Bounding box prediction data
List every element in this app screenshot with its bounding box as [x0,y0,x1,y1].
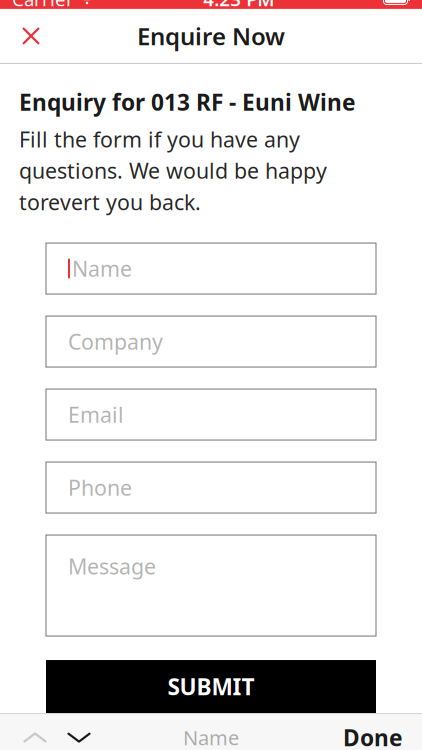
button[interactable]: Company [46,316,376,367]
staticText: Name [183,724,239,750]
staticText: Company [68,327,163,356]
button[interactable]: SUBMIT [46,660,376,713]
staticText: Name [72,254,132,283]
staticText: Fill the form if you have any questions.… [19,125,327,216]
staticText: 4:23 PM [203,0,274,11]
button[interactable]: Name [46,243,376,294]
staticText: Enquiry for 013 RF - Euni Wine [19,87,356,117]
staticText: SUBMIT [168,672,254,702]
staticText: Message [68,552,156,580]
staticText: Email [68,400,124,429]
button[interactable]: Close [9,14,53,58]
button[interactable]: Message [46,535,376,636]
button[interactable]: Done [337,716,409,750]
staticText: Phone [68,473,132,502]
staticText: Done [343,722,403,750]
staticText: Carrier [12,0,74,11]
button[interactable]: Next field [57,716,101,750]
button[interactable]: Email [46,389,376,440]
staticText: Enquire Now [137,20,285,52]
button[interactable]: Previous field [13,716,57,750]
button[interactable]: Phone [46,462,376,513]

==

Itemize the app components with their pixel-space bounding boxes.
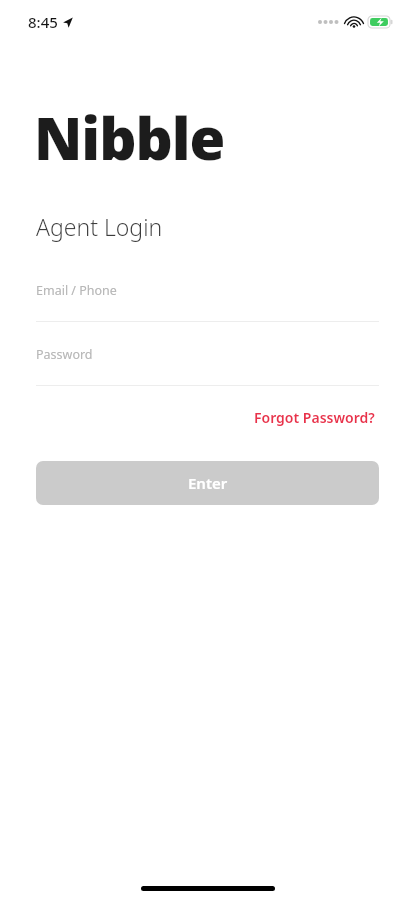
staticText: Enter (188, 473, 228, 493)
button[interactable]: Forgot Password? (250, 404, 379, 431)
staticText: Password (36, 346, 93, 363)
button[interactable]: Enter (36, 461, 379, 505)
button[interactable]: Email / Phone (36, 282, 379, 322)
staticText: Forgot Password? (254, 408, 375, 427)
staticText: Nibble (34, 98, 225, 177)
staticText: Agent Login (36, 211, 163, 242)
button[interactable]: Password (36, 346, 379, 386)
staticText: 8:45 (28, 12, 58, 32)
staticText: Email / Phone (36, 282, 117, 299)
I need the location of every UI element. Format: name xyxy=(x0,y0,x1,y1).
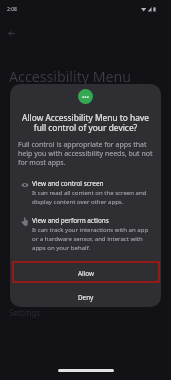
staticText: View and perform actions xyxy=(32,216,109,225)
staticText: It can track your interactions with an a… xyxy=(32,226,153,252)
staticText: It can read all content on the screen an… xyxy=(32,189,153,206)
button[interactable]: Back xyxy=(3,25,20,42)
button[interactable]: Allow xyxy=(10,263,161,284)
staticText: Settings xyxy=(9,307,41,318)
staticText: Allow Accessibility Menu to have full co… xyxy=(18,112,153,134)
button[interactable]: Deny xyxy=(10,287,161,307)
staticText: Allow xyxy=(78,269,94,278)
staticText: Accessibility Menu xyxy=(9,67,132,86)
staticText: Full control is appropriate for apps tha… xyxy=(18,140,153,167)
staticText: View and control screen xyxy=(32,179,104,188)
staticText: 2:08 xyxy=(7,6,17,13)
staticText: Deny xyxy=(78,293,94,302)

---

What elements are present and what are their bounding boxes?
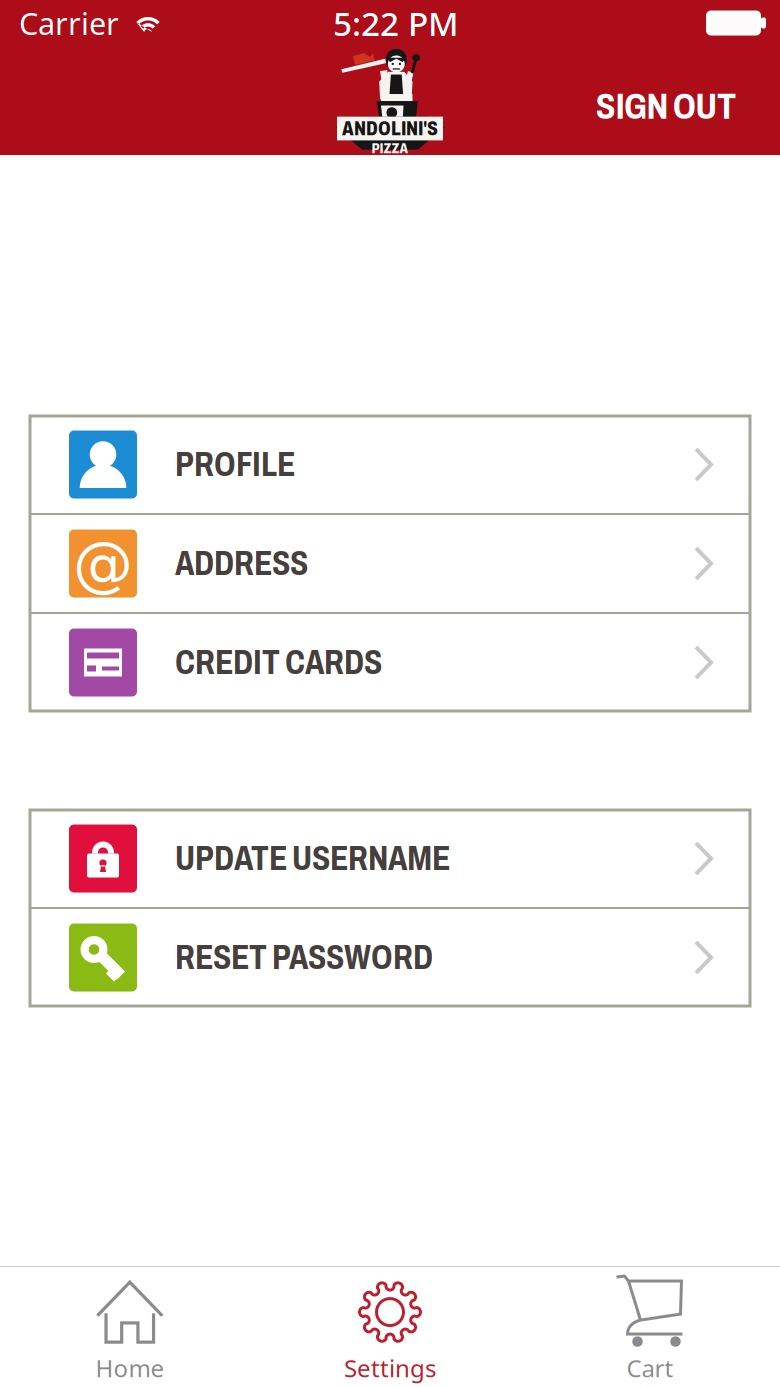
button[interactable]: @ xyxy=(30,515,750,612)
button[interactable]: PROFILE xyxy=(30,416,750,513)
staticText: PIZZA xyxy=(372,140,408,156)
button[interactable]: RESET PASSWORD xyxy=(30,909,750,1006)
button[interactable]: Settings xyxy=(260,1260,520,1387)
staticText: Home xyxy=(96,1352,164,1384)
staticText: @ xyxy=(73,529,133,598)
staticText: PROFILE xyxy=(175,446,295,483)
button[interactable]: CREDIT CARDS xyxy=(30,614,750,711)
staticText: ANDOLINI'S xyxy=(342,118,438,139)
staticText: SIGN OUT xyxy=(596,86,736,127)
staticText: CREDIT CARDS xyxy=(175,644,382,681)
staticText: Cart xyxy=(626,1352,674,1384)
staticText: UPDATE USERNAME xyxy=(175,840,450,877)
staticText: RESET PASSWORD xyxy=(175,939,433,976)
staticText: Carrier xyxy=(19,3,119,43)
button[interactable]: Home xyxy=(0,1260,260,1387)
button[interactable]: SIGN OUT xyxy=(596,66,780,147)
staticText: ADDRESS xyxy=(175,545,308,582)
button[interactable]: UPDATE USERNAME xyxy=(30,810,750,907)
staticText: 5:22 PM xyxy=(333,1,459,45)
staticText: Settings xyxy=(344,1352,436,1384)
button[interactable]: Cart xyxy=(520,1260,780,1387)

▶ _Work task_:
Filter the entries down to the lines containing "PROFILE". Copy each of those lines.

▶ _Task answer_:
button[interactable]: PROFILE xyxy=(30,416,750,513)
staticText: PROFILE xyxy=(175,446,295,483)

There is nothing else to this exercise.